Can I decode very large Base64 strings or Base64-encoded files?
Yes, within browser memory limits. The decoder accepts unlimited input length — we've tested with 50 MB Base64 strings (~37 MB decoded) on modern laptops. Performance:
• < 100 KB: instant, no UI delay.
• 1 – 10 MB: decoding takes ~50-500 ms depending on CPU.
• 10 – 100 MB: browser may freeze briefly (2-10 s) since atob is synchronous. Disable auto-decode first and click [DECODE] manually.
• > 100 MB: you'll hit browser memory limits. For gigabyte-scale Base64 files, use a command-line tool (base64 -d).
If the decoded content is a binary file (PNG, PDF, ZIP), the text output area will show mojibake. To download the decoded bytes as a file, use our Base64 to Image tool (handles images) or the command-line approach: echo '<base64>' | base64 -d > output.bin.
Does this Base64 decoder work offline?
Yes. After the page loads once, all decoding happens client-side in JavaScript — no network is needed. To make it fully offline:
1. Save the page: press Ctrl+S (Windows/Linux) or Cmd+S (macOS) and save as "Webpage, Complete". The decoder works from the saved HTML.

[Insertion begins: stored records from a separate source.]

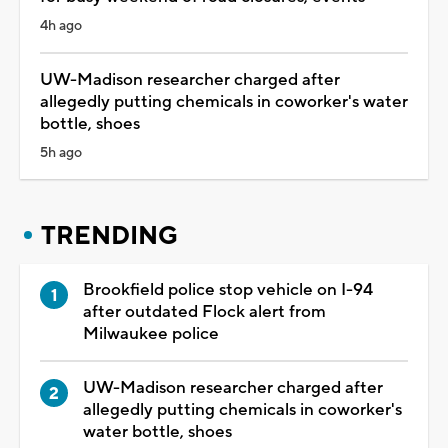
4h ago
UW-Madison researcher charged after
allegedly putting chemicals in coworker's water
bottle, shoes
5h ago
TRENDING
Brookfield police stop vehicle on I-94
after outdated Flock alert from
Milwaukee police
UW-Madison researcher charged after
allegedly putting chemicals in coworker's
water bottle, shoes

2. Install as PWA (if supported): some browsers offer "Install this app" for base64.sh — gives you a launcher with offline access.
3. Use in DevTools: the native atob() function works in any browser console without this page. For a quick decode: atob('SGVsbG8=').
Offline operation is useful for: air-gapped security research, pentesting labs, corporate environments with strict data-egress rules, and flights/trains without internet.